At the moment I am reading a number of different books. As it turns out, but perhaps not unsurprisingly, this is a very ineffective way to get your reading done, but that hasn’t stopped me. One is a fiction book – The Moonstone by Wilkie Collins - and the other two are both non-fiction – one on civil liberties and another on politics since 1918.
For some reason, I seem to have a need at the moment to understand how we have got to where we are as a nation, primarily on a political front. I am not someone who is very political really, but I see how much politics impacts our lives. One of the things I have noticed over the last few years is that we lack real characters in politics these days – and I think that character is generally represented by someone having a strong ideology. They are known for having a strong view that impacts the way that they operate. But actually over the last few years, the main motivator for politicians seems to have been staying popular – primarily with the media and secondly with the public. It makes for very tedious and directionless politics in my view.

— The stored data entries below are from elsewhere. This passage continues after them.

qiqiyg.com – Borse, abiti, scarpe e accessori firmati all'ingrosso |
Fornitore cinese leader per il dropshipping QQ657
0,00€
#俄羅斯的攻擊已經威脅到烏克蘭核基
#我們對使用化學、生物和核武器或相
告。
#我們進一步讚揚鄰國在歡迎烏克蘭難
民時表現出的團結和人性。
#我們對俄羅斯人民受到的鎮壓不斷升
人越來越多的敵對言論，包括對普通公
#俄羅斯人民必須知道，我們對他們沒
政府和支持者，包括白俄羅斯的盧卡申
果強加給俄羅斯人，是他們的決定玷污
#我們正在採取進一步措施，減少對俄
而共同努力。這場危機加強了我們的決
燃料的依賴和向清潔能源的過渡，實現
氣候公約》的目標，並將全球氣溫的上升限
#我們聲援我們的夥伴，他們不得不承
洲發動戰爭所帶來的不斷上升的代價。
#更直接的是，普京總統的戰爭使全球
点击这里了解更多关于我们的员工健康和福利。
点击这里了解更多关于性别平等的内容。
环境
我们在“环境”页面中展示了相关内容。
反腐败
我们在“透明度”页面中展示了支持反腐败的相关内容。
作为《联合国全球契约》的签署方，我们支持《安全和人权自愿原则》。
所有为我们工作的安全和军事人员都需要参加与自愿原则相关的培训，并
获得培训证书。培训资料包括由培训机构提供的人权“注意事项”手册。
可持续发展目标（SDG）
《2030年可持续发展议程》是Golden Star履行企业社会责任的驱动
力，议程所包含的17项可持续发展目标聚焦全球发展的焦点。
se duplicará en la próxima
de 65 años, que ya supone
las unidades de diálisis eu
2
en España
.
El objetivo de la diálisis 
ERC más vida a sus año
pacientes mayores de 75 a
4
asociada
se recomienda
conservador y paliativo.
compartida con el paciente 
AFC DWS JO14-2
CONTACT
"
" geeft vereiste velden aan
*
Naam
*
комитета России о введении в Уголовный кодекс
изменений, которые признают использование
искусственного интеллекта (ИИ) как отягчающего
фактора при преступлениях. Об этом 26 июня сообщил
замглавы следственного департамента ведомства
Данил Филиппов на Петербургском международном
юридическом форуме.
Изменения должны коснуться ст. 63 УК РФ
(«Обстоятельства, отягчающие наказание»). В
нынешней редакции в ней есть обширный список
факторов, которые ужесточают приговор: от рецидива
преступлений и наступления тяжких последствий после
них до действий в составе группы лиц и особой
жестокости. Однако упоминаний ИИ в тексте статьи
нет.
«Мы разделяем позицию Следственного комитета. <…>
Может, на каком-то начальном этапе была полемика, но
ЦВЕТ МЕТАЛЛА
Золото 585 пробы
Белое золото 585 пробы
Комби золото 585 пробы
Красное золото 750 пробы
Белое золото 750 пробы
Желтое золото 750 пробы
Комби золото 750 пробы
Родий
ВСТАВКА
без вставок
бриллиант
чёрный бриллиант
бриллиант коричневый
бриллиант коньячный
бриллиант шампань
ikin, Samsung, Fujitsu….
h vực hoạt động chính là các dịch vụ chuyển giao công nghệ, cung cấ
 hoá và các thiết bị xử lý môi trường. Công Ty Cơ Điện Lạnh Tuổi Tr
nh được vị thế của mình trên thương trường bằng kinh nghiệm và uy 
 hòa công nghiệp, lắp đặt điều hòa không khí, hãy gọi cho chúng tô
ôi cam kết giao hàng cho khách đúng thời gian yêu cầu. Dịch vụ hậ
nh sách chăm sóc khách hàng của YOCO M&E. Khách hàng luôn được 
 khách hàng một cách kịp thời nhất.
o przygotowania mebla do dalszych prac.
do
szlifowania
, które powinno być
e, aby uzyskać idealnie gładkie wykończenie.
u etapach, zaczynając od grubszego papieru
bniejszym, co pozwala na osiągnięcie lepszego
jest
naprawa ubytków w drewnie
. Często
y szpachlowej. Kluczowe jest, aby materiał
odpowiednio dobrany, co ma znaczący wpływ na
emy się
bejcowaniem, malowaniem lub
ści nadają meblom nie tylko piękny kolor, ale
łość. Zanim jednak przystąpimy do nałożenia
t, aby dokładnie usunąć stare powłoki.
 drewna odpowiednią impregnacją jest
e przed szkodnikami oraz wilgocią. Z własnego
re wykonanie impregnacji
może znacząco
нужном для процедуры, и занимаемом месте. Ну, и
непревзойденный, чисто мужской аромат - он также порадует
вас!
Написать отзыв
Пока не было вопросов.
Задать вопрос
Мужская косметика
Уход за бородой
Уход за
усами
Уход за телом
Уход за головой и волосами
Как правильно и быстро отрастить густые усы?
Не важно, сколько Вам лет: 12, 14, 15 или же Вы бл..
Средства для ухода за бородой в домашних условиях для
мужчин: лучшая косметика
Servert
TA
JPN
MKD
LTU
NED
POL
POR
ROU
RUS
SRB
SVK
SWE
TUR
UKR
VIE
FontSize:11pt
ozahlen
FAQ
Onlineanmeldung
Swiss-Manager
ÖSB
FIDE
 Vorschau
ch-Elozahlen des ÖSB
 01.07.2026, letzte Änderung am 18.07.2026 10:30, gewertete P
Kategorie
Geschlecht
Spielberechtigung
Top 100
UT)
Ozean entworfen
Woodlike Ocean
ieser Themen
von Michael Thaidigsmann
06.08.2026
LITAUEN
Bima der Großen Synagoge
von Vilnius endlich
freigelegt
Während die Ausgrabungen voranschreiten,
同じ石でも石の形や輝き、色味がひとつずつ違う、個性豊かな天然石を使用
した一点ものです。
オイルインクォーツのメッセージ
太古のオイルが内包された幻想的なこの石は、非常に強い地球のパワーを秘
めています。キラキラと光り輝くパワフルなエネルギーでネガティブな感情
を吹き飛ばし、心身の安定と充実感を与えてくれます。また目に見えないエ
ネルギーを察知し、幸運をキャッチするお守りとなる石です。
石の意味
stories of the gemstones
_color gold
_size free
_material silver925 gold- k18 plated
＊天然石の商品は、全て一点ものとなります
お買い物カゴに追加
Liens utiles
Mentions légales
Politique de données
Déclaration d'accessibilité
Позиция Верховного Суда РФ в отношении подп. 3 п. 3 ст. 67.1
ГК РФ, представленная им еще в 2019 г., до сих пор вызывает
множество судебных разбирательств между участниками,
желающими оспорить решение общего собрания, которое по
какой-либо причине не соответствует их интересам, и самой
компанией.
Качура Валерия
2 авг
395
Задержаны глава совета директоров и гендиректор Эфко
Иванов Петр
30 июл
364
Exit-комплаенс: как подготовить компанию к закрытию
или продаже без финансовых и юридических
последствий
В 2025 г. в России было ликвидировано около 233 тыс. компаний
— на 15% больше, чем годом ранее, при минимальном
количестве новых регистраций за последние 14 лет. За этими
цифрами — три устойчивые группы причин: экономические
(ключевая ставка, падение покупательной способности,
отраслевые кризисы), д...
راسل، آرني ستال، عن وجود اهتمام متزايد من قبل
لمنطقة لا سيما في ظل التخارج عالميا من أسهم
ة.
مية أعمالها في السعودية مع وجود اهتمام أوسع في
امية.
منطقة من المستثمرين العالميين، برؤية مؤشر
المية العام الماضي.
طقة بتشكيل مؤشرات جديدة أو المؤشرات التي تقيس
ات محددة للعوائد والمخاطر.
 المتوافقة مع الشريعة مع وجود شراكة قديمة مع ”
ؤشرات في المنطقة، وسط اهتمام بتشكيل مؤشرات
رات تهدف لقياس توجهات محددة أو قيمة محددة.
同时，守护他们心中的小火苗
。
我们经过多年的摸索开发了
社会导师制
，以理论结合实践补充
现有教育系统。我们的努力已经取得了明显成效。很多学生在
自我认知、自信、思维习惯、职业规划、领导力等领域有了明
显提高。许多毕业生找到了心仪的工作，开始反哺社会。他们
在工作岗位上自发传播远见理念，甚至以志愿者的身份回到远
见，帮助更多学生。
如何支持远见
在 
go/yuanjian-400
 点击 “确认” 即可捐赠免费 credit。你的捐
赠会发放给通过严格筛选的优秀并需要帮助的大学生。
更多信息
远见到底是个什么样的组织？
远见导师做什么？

There is also an old adage about history repeating itself and so I wonder if, in uncertain times, it is possible to have some idea of what the future might hold.
On a more minor note, one of the things I have learned though is that until about the middle of the last century some people had more than one vote. It seems that it was a way of giving the working class the vote, but allowing their “betters” to have more of a say. If you were a graduate, right up until the 1940s you could vote twice in an election. How very democratic.